Study end points were OS and BCSS at 5, 8, and 10 years, where OS is defined as time from breast cancer diagnosis to death from any cause, and BCSS as time to death from breast cancer (deaths from other causes were censored at the time of last follow-up). The cohort includes data from 2827, 1843, and 597 patients with key prognostic information needed for the analyses for OS at 5, 8, and 10 years, respectively. Cause of death was missing for 5 patients leaving 2822, 1841, and 595 patients for analyses for BCSS, respectively.

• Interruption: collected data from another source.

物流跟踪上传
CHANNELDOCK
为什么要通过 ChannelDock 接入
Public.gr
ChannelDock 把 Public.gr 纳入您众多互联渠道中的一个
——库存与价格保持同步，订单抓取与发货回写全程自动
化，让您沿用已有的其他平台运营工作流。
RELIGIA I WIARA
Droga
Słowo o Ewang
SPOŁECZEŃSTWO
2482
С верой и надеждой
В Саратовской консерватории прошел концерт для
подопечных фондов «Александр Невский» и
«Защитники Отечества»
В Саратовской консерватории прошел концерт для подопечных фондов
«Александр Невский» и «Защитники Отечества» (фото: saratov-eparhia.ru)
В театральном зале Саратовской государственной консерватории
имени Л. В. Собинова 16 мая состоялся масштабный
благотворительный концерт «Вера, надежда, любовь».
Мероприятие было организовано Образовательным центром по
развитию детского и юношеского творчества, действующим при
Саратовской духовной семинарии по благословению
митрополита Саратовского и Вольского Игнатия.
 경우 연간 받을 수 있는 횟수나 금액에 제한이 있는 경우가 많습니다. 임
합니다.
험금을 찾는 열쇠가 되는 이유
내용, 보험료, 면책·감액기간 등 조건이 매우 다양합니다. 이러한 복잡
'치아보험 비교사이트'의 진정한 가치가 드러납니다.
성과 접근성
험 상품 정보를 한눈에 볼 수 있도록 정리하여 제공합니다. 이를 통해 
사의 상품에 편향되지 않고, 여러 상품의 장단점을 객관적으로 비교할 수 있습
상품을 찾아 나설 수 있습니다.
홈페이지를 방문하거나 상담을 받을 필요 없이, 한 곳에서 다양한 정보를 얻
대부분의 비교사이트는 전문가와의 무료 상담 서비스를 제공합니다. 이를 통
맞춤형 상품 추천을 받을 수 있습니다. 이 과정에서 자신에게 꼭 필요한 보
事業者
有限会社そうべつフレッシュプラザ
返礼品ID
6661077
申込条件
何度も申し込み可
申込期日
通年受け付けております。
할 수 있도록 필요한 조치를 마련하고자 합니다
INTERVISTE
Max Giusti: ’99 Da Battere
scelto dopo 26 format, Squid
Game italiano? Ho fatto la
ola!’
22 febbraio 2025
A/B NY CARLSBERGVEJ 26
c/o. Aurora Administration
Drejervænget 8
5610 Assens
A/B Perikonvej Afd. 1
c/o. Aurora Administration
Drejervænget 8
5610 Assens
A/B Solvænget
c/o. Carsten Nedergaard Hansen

Predicted OS and BCSS were calculated for each patient using PREDICT by investigators blinded to actual patient outcomes. Age at diagnosis, tumour size, and number of positive lymph nodes were entered as continuous variables. Categorical variables were used for presentation (screen-detected, symptomatic, or unknown), histological grade (1, 2, 3, or unknown), ER status (negative (ER−) or positive (ER+)), HER2 (negative (HER2−), positive (HER2+), or unknown), and chemotherapy regimen (second generation or third generation).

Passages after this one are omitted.